### Data provided:

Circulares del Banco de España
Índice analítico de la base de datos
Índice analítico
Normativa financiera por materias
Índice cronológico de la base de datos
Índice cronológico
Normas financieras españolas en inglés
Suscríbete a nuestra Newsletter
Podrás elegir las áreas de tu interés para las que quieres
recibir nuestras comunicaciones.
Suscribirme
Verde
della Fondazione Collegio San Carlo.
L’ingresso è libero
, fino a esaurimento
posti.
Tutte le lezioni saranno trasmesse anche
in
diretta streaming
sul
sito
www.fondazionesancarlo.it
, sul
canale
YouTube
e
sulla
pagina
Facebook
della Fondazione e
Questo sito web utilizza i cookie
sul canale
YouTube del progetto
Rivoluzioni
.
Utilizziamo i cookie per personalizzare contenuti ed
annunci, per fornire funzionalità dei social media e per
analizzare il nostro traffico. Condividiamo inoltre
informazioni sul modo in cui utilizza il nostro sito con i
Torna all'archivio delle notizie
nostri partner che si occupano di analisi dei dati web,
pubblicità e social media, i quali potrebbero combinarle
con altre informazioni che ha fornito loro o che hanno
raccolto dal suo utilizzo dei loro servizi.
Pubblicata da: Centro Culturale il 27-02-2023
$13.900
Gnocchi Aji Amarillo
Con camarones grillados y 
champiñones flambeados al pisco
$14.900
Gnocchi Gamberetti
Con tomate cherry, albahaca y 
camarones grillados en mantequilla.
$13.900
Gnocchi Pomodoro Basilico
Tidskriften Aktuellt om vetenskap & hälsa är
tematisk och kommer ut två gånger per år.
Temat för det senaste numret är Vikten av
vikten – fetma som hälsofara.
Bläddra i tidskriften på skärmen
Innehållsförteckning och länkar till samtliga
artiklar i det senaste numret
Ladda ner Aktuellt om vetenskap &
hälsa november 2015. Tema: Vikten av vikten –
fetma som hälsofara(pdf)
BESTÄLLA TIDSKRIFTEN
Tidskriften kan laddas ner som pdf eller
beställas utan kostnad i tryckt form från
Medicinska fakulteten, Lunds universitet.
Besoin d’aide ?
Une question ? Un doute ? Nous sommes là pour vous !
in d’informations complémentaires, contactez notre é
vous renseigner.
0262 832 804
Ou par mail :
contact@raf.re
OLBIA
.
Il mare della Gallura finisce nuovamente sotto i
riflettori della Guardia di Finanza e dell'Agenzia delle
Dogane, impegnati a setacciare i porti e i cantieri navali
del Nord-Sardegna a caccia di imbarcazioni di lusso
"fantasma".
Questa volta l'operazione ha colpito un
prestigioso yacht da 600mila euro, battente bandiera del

...

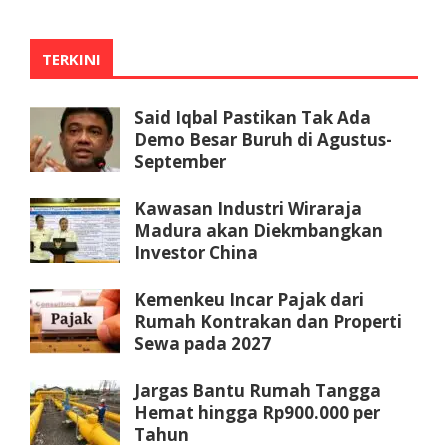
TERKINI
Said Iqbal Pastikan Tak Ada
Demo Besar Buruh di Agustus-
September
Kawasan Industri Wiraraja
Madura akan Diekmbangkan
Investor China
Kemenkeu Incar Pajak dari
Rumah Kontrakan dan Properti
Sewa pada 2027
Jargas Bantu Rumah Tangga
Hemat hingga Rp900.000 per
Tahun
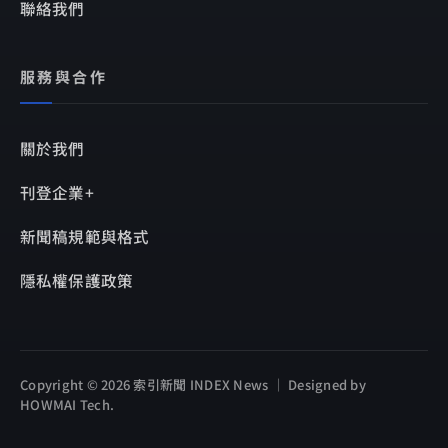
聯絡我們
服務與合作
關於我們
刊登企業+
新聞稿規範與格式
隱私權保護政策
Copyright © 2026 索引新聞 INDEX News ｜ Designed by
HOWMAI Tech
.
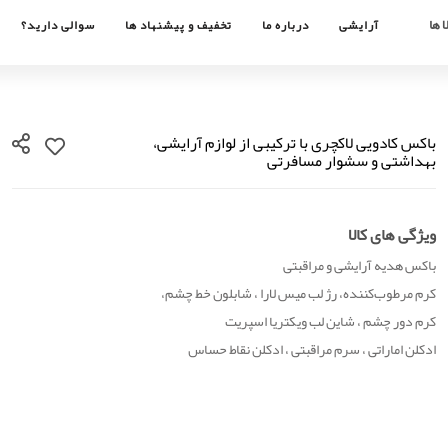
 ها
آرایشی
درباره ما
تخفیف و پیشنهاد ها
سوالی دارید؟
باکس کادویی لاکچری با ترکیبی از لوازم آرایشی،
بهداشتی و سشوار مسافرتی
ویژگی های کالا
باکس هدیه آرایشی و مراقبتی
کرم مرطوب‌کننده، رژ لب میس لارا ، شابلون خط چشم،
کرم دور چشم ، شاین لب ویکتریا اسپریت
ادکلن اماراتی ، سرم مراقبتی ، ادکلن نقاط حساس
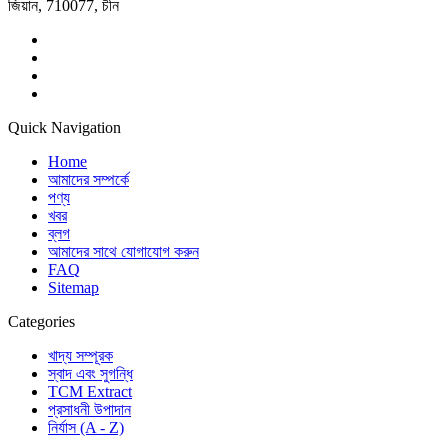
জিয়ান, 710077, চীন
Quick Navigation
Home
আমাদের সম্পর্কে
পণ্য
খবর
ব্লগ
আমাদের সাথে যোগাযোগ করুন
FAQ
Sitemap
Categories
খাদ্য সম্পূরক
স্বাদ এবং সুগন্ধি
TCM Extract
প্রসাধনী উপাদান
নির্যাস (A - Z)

* * *

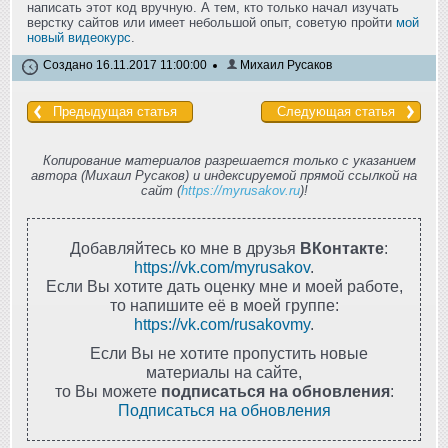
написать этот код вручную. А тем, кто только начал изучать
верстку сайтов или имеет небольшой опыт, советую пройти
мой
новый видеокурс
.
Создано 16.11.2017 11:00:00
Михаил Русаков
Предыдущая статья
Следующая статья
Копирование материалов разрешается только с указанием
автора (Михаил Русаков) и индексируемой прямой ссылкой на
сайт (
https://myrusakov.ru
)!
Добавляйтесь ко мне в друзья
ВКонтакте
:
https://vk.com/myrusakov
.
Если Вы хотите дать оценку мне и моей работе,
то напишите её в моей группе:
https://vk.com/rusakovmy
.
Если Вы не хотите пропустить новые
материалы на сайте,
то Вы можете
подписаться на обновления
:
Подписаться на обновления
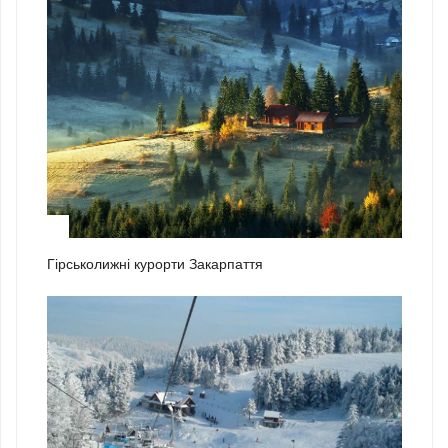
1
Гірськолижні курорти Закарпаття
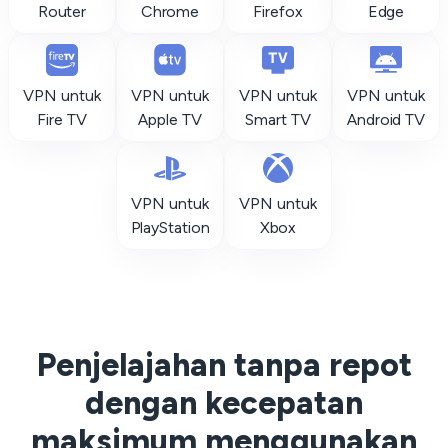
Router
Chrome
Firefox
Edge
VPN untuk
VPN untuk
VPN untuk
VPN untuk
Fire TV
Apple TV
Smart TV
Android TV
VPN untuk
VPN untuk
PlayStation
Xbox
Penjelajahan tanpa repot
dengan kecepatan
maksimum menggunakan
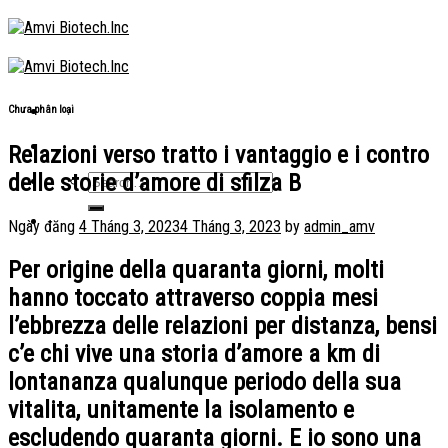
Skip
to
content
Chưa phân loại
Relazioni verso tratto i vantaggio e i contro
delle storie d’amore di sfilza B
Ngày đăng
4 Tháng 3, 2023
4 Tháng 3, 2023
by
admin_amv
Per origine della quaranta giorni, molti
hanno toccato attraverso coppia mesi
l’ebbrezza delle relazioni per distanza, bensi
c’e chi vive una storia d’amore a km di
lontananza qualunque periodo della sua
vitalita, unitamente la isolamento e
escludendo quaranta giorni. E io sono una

### Directions:
Using the data above, transcribe the lines that run from the line with "Bläddra i tidskriften på skärmen" to the line with "Tidskriften kan laddas ner som pdf eller", both ends kept, and output nothing else.

### Response for this exercise:
Bläddra i tidskriften på skärmen
Innehållsförteckning och länkar till samtliga
artiklar i det senaste numret
Ladda ner Aktuellt om vetenskap &
hälsa november 2015. Tema: Vikten av vikten –
fetma som hälsofara(pdf)
BESTÄLLA TIDSKRIFTEN
Tidskriften kan laddas ner som pdf eller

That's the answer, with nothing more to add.